━━ Exercise data ━━

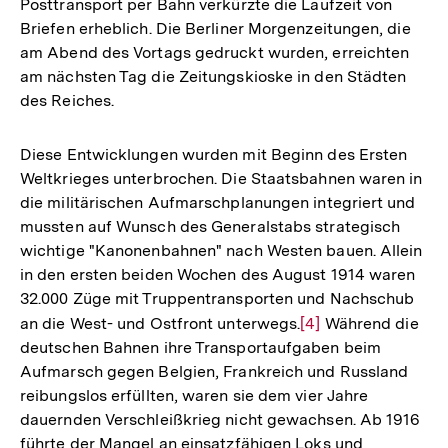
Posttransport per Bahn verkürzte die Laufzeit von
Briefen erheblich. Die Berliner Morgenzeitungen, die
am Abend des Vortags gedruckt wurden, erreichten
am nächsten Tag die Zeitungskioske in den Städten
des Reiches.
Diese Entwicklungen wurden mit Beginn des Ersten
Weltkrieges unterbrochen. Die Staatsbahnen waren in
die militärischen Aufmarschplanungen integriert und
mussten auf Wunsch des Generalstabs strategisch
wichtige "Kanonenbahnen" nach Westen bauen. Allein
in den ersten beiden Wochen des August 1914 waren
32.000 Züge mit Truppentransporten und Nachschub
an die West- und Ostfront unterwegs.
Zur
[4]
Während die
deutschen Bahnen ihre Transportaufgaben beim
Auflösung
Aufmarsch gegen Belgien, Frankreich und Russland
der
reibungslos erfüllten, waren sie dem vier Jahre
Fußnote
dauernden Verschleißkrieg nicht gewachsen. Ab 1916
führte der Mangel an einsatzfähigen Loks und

━━━
━━ Exercise data ━━

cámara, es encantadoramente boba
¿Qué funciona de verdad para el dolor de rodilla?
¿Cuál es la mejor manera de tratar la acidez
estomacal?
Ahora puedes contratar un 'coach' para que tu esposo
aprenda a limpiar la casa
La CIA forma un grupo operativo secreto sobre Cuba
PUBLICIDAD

━━━

[Your goal]:
Copy all lines from the data that hold the word "wurden".

[Your solution]:
am Abend des Vortags gedruckt wurden, erreichten
Diese Entwicklungen wurden mit Beginn des Ersten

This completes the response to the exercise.